Cette dernière est vivement souhaitée dans ce pays depuis longtemps
divisé entre d'une part le pilier du pouvoir de Eyadéma au Nord et la
partie Sud dominée par l'ethnie Ewé de l'autre.
LA
SITUATION POLITIQUE ACTUELLE
Le régime militaire
de Eyadéma et l'opposition ont convenu de la tenue de nouvelles élections
législatives en mars 2000 suite à des négociations menées l'année
dernière. Un accord fut signé à cet égard au cours d'une cérémonie
en présence du Président français Jacques Chirac. Malgré cet accord,
Eyadéma n'a fait qu'établir une Commission Electorale Nationale Indépendante
(CENI) de vingt membres le 30 juin 2000 laissant présager la tenue des élections
dans les 60 jours qui suivirent. Mais le 30 août 2000 passa, sans qu'il y
ait une nouvelle des élections.
La mise en place de
la CENI a été plusieurs fois reportée en raison probablement d’une
stratégie de retardement de Eyadéma. Le Comité Paritaire de Suivi (CPS)

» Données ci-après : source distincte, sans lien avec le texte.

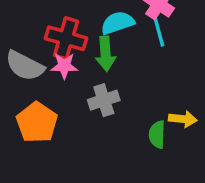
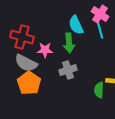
cyan semicircle: (118, 23) -> (76, 25), turned -96
red cross: (66, 38) -> (22, 37), moved
gray semicircle: (25, 66) -> (26, 63), moved

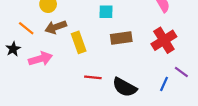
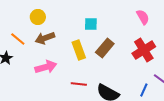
brown rectangle: (121, 38) -> (105, 48), turned -42
yellow rectangle: (79, 42) -> (79, 50), moved
pink arrow: (40, 59) -> (46, 67), moved

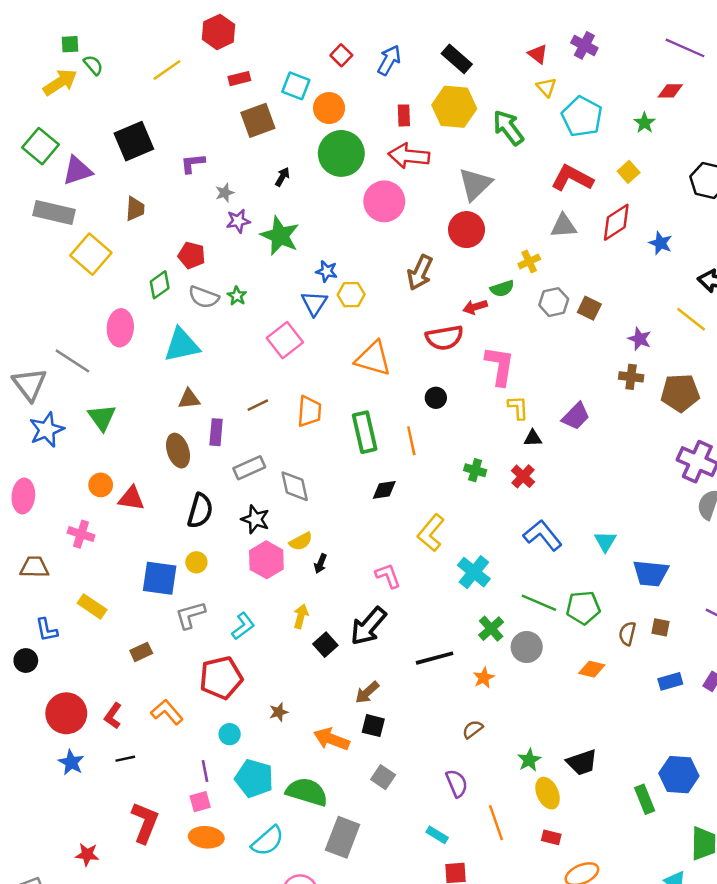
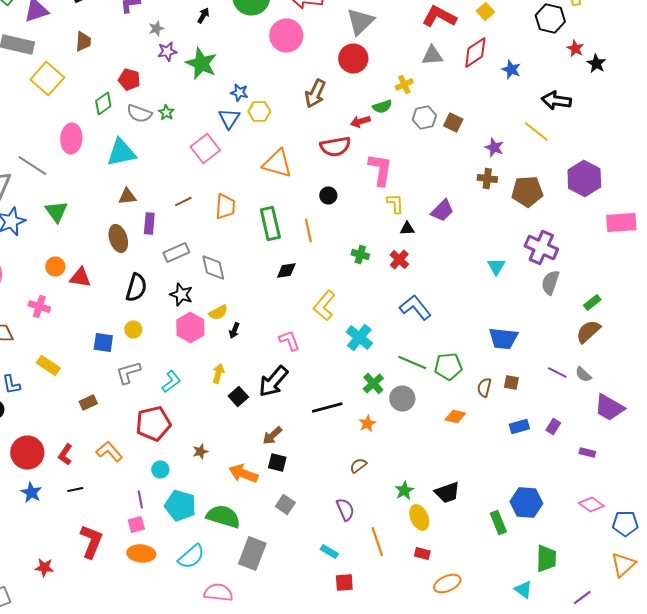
cyan triangle: (605, 541) -> (496, 266), moved
blue square: (160, 578) -> (103, 342), size x0.7

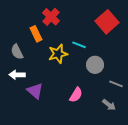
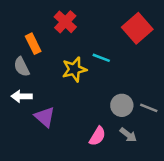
orange rectangle: (36, 34) -> (33, 44), moved
gray circle: (95, 65) -> (122, 105), moved
pink semicircle: (76, 95) -> (97, 136), moved
gray arrow: (109, 105) -> (128, 135), moved

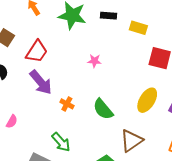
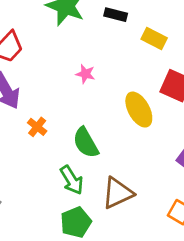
yellow ellipse: (147, 100) -> (139, 110), moved, turned -70
green arrow: (61, 142) -> (72, 180), moved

regroupant les représentants du gouvernement, de l'opposition et un
groupe de médiateurs de l'Union Européenne était présidé par l'ancien
Ministre des droits de l'homme, de la démocratie et de l'Etat de droit,
Henry Octavianus Olympio, le cousin du principal leader de l'opposition
Gilchrist Olympio vivant en exil au Ghana.
Peu
de temps après la reprise du dialogue du CPS sur la réconciliation
nationale, le 25 avril 2000, Henry Olympio le Président du comité a de
justesse échappé à une tentative d'assassinat à l'extérieur de son
bureau le 5 mai 2000 à Lomé. Henry Olympio avait apparemment
déjà été utilisé auparavant par Eyadéma pour diviser
l'opposition et pouvait servir de cible pour retarder l'avancement des
travaux du CPS. Le Ministre s'est déjà désolidarisé de son cousin
Gilchrist Olympio, deux ans auparavant, quand il accepta de servir dans le
gouvernement de Eyadéma. Il est perçu par la majeure partie de
l'opposition comme un traître.
Après
avoir survécu à l'attentat dont la responsabilité a par la suite été
officieusement attribuée à la garde présidentielle, le Ministre Olympio
fut chassé du gouvernement la veille d'un remaniement ministériel
entrepris par Eyadéma le 12 juin 2000. Tout ceci se passait deux semaines
avant la prestation de serment des nouveaux membres élus de la CENI.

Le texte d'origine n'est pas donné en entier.